Mit Bildung kann man nie falschliegen. Egal in welchem Land und wie die Bedingungen sind. Sowohl auf Makro- wie auf Mikroebene ist das immer sinnvoll. Einem jungen Menschen Zugang zur Schule zu ermöglichen, öffnet ihm viele Türen. Dazu zählt auch die Versorgung mit Nahrung. Du kannst nicht mit leerem Magen lernen. Das wissen wir. In den vergangenen 30 Jahren haben wir Schulen und Wassersysteme gebaut und damit Strukturen geschaffen und gestärkt, die heute selbstständig arbeiten. Wenn zum Beispiel eine Mutter nicht zwei Stunden zum nächsten Brunnen laufen muss, um Wasser zu besorgen, hat sie mehr Zeit für die Kinder. In der Bildung liegt der Schlüssel zu Wohlstand und Gesundheit und führt damit auch zu Frieden.
Sie sind in einem sehr christlich und muslimisch geprägten Land unterwegs. Wie gestaltet sich das vor dem Hintergrund Ihres jüdischen Glaubens?
Religion spielt für mich eine untergeordnete Rolle. Ich bin in Afrika wegen der Arbeit und meiner Familie. Die Kirche ist aber einer der wichtigsten Partner in der internationalen Zusammenarbeit. Das ist ganz klar. Wie viele andere Hilfswerke leistet zum Beispiel auch das Hilfswerk der Evangelisch-reformierten Kirche (Heks) gute Arbeit in den Ländern des globalen Südens.

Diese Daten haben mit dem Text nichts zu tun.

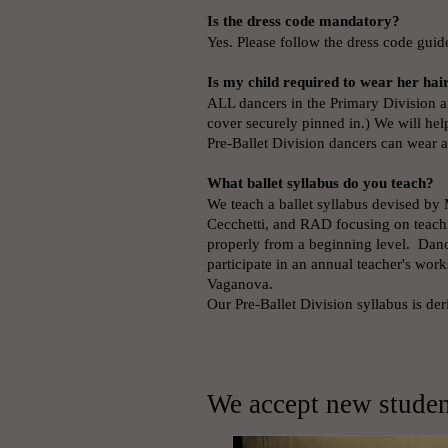
Is the dress code mandatory?
Yes. Please follow the dress code guid
Is my child required to wear her hai
ALL dancers in the Primary Division an
cover securely pinned in.) We will hel
Pre-Ballet Division dancers can wear a
What ballet syllabus do you teach?
We teach a ballet syllabus devised by 
Cecchetti, and RAD focusing on teachi
properly from a beginning level. Danc
participate in an annual teacher's w
Vaganova.
Our Pre-Ballet Division syllabus is d
We accept new student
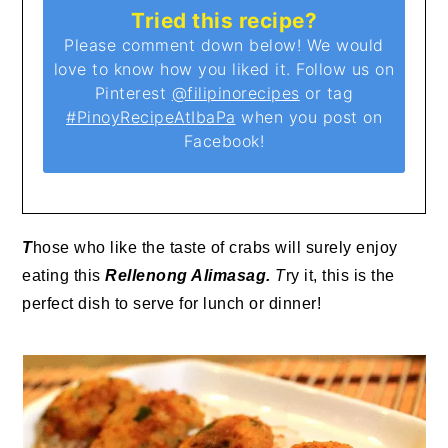
Tried this recipe?
Please comment down below! We would
love to know how you liked it. Follow us on
Pinterest
@filipinorecipes
or tag
#PinoyRecipeAtIbaPa
when you post on
Facebook!
T
hose who like the taste of crabs will surely enjoy
eating this
Rellenong Alimasag.
T
ry it, this is the
perfect dish to serve for lunch or dinner!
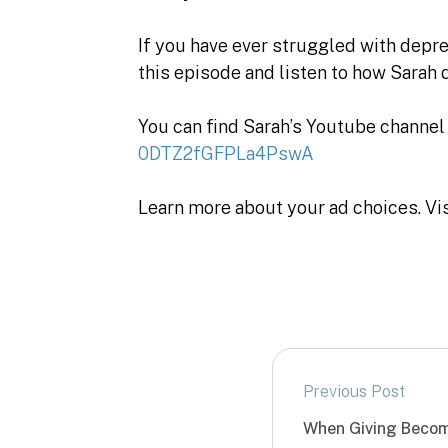
If you have ever struggled with depres
this episode and listen to how Sarah d
You can find Sarah’s Youtube channel
0DTZ2fGFPLa4PswA
Learn more about your ad choices. Vi
Previous Post
When Giving Becom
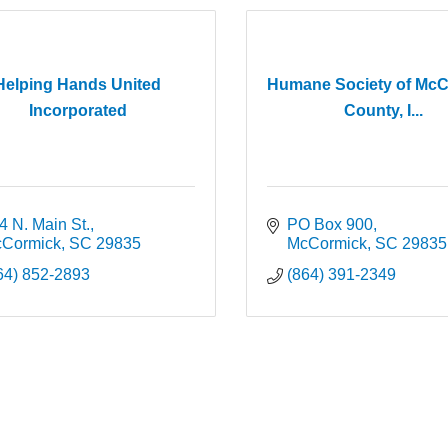
Helping Hands United
Humane Society of Mc
Incorporated
County, I...
4 N. Main St.
PO Box 900
Cormick
SC
29835
McCormick
SC
29835
64) 852-2893
(864) 391-2349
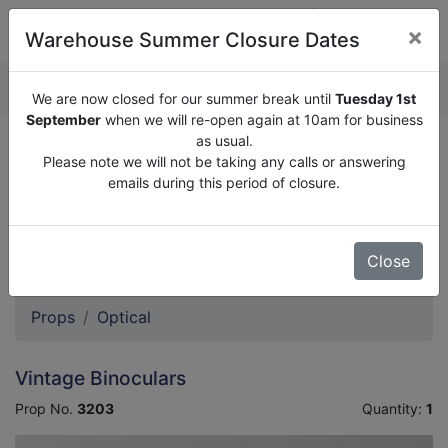
×
Warehouse Summer Closure Dates
QUOTE ENQUIRY (
0
)
We are now closed for our summer break until
Tuesday 1st
September
when we will re-open again at 10am for business
as usual.
We are now closed for our summer break until
Tuesday
Please note we will not be taking any calls or answering
1st September
when we will re-open again at 10am for
emails during this period of closure.
business as usual.
Please note we will not be taking any calls or answering
emails during this period of closure.
Close
Props
Optical
Vintage Binoculars
Prop No.
3203
Quantity:
1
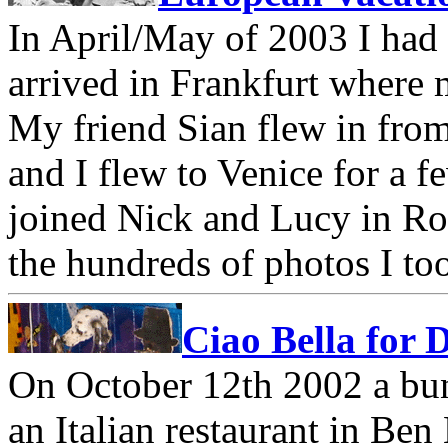
In April/May of 2003 I had 
arrived in Frankfurt where 
My friend Sian flew in fro
and I flew to Venice for a 
joined Nick and Lucy in Ro
the hundreds of photos I to
Ciao Bella for 
On October 12th 2002 a bun
an Italian restaurant in Be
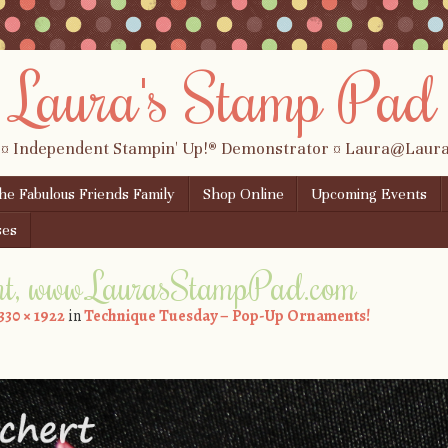
Laura's Stamp Pad
 ¤ Independent Stampin' Up!® Demonstrator ¤ Laura@Lau
the Fabulous Friends Family
Shop Online
Upcoming Events
ses
t, www.LaurasStampPad.com
330 × 1922
in
Technique Tuesday – Pop-Up Ornaments!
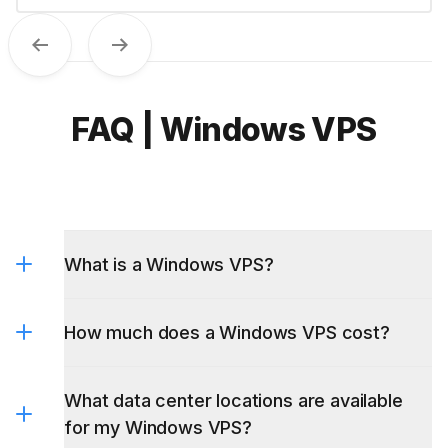
Previous
Next
FAQ | Windows VPS
What is a Windows VPS?
How much does a Windows VPS cost?
What data center locations are available
for my Windows VPS?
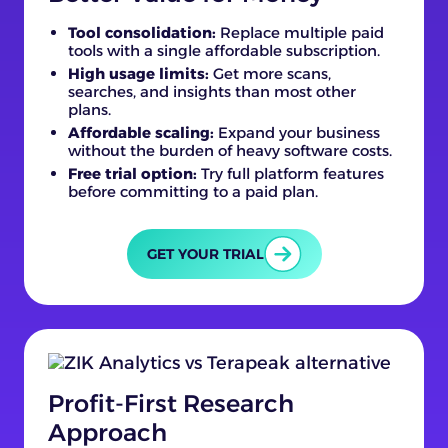
Tool consolidation:
Replace multiple paid
tools with a single affordable subscription.
High usage limits:
Get more scans,
searches, and insights than most other
plans.
Affordable scaling:
Expand your business
without the burden of heavy software costs.
Free trial option:
Try full platform features
before committing to a paid plan.
GET YOUR TRIAL
Profit-First Research
Approach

Und wieso haben Sie Afrika, genauer Kenia, zu Ihrem Lebensmittelpunkt gemacht?
Einmal Afrika, immer Afrika (lacht). Während des Studiums war ich für einen Studentenaustausch in Kenia. Seither kenne ich nur noch Afrika. Ich bin seit 28 Jahren mit einer Kenianerin verheiratet, meine Kinder sind hier geboren und aufgewachsen. Ein Buchtitel der britischen Autorin Doris Lessing, die 25 Jahre im heutigen Südafrika gelebt hat, lautet «Der Zauber ist nicht käuflich». Das trifft es wohl am besten.